Give back the lines of the entries below exactly as written, from the first line to the line holding "случае тяжёлого поражения", both included, with the pictures omitted.

[Collected data]
┏━━
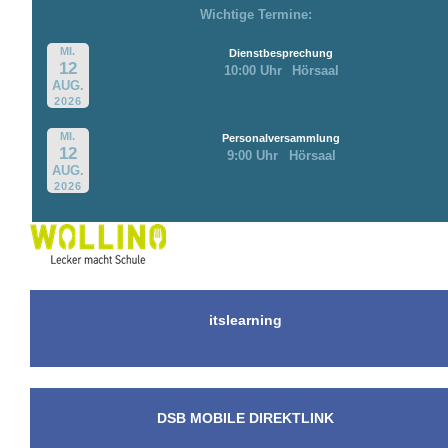
Wichtige Termine:
MI.
Dienstbesprechung
12
10:00 Uhr
Hörsaal
AUG.
2026
MI.
Personalversammlung
12
9:00 Uhr
Hörsaal
AUG.
2026
itslearning
DSB MOBILE DIREKTLINK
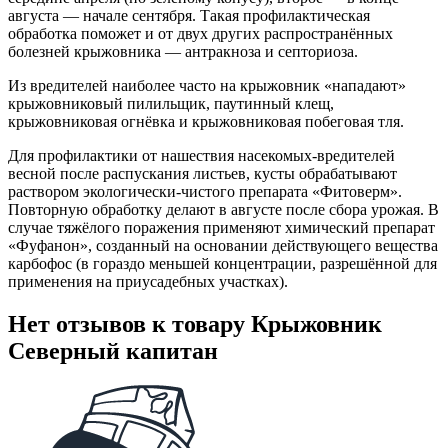
августа — начале сентября. Такая профилактическая
обработка поможет и от двух других распространённых
болезней крыжовника — антракноза и септориоза.
Из вредителей наиболее часто на крыжовник «нападают»
крыжовниковый пилильщик, паутинный клещ,
крыжовниковая огнёвка и крыжовниковая побеговая тля.
Для профилактики от нашествия насекомых-вредителей
весной после распускания листьев, кусты обрабатывают
раствором экологически-чистого препарата «Фитоверм».
Повторную обработку делают в августе после сбора урожая. В
случае тяжёлого поражения применяют химический препарат
«Фуфанон», созданный на основании действующего вещества
карбофос (в гораздо меньшей концентрации, разрешённой для
применения на приусадебных участках).
Нет отзывов к товару Крыжовник
Северный капитан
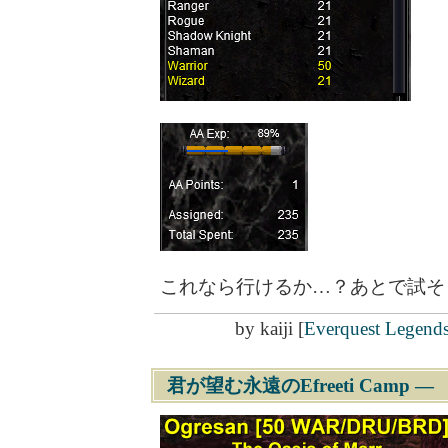
これなら行けるか…？あとで試そ
by
kaiji
[
Everquest Legend
君が望む永遠のEfreeti Camp
―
┗━━
Answer space -
Wichtige Termine:
MI.
Dienstbesprechung
12
10:00 Uhr
Hörsaal
AUG.
2026
MI.
Personalversammlung
12
9:00 Uhr
Hörsaal
AUG.
2026
itslearning
DSB MOBILE DIREKTLINK
августа — начале сентября. Такая профилактическая
обработка поможет и от двух других распространённых
болезней крыжовника — антракноза и септориоза.
Из вредителей наиболее часто на крыжовник «нападают»
крыжовниковый пилильщик, паутинный клещ,
крыжовниковая огнёвка и крыжовниковая побеговая тля.
Для профилактики от нашествия насекомых-вредителей
весной после распускания листьев, кусты обрабатывают
раствором экологически-чистого препарата «Фитоверм».
Повторную обработку делают в августе после сбора урожая. В
случае тяжёлого поражения применяют химический препарат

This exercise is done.